Andrew Odlyzko sees parallels with the U.S. today.
Britain managed its huge national debt by relying on debt instruments (“consols” and similar bonds) that were perpetual yet callable. That meant that sudden spikes in interest rates, associated with wars or financial crashes, had limited impact on government solvency. Compare this to the danger that Italy and other European countries are facing, with the need to refinance over the next few months large fractions of their (much smaller) national debts. There was certainly a cost in terms of higher interest rates to British financial policy. But in retrospect one can argue that British authorities were wise to take that course, and that in general they were smarter than ours not to be deluded by the promises of liquid and rational markets, and were prepared for upheavals. For all the sophistication of our economic theory, our ancestors may have been more sophisticated than we are in truly understanding how the world works.
Read the whole paper. Thanks to John Mauldin for the pointer.

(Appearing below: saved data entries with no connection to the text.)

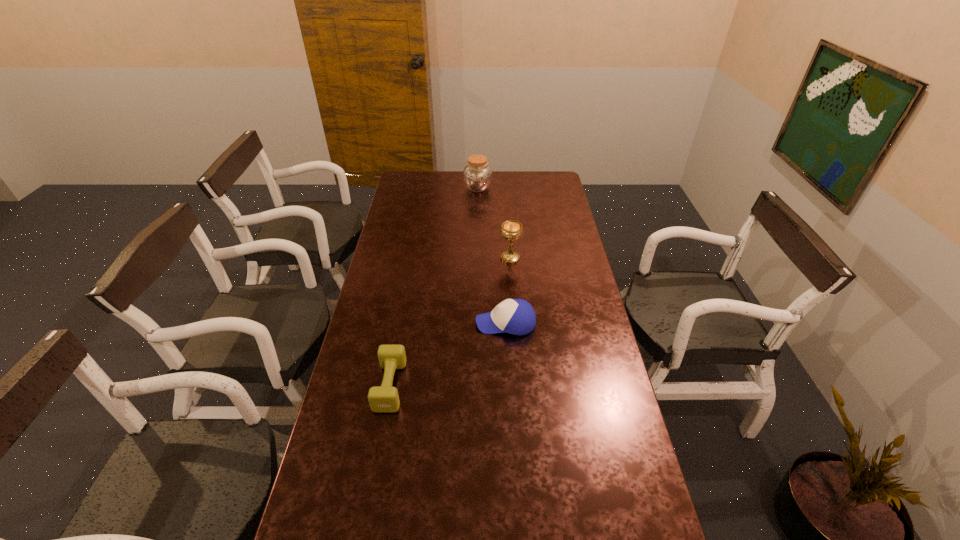 Image resolution: width=960 pixels, height=540 pixels. In order to click on the farthest object in this screenshot , I will do 477,175.

Identify the location of the second farthest object. The height and width of the screenshot is (540, 960). (511, 230).

Find the location of a particular element. This screenshot has height=540, width=960. baseball cap is located at coordinates (514, 316).

The width and height of the screenshot is (960, 540). Find the location of `the nearest object`. the nearest object is located at coordinates (382, 399).

Where is `the leftmost object`? The height and width of the screenshot is (540, 960). the leftmost object is located at coordinates (382, 399).

The width and height of the screenshot is (960, 540). Identify the location of blank area located on the right of the farthest object. (540, 188).

The height and width of the screenshot is (540, 960). What are the coordinates of `free space located 0.400m on the left of the chalice` in the screenshot? It's located at (403, 258).

At what (x,y) coordinates should I click in order to perform the action: click on free space located on the front-facing side of the baseball cap. Please return your answer as a coordinate pair (x, y). Looking at the image, I should click on (374, 323).

The width and height of the screenshot is (960, 540). I want to click on free region located on the front-facing side of the baseball cap, so click(x=392, y=323).

The width and height of the screenshot is (960, 540). What are the coordinates of `vacant space located on the front-facing side of the baseball cap` in the screenshot? It's located at (397, 323).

I was a big Odlyzko fan back around 2001. He also gets a mention in Jon Gertner’s The Idea Factory.
READER COMMENTS
genauer
Apr 8 2012 at 1:44pm
Well,
if you demonstrate people for lets say 50 years,
that integral inflation is ZERO
like 1794 vs 1851 vs 1887
http://safalra.com/other/historical-uk-inflation-price-conversion/
real people might get inclined to buy consols again.
The discussion of this without the words “inflation” or “interest rate” recommends the author for the sociology department : – )
Patrick
Apr 9 2012 at 10:36pm
Odlyzko claims consols are a better technology. It might be interesting to hear the story of why this technology wasn’t adopted broadly.
How much of it is about “liquid and rational markets” versus other politicians’ incentives?
david stinson
Apr 11 2012 at 9:21pm
Perhaps the free lunch exists after all? If only we’re clever enough?
Yes, as genauer suggests, the existence of a market for consols may have been dependent on the classical gold standard and the resulting lack of inflation expectations.
Now, I suppose one could try it with perpetual TIPS – the problem there though is market confidence in the potential for a consistently accurate measurement of inflation.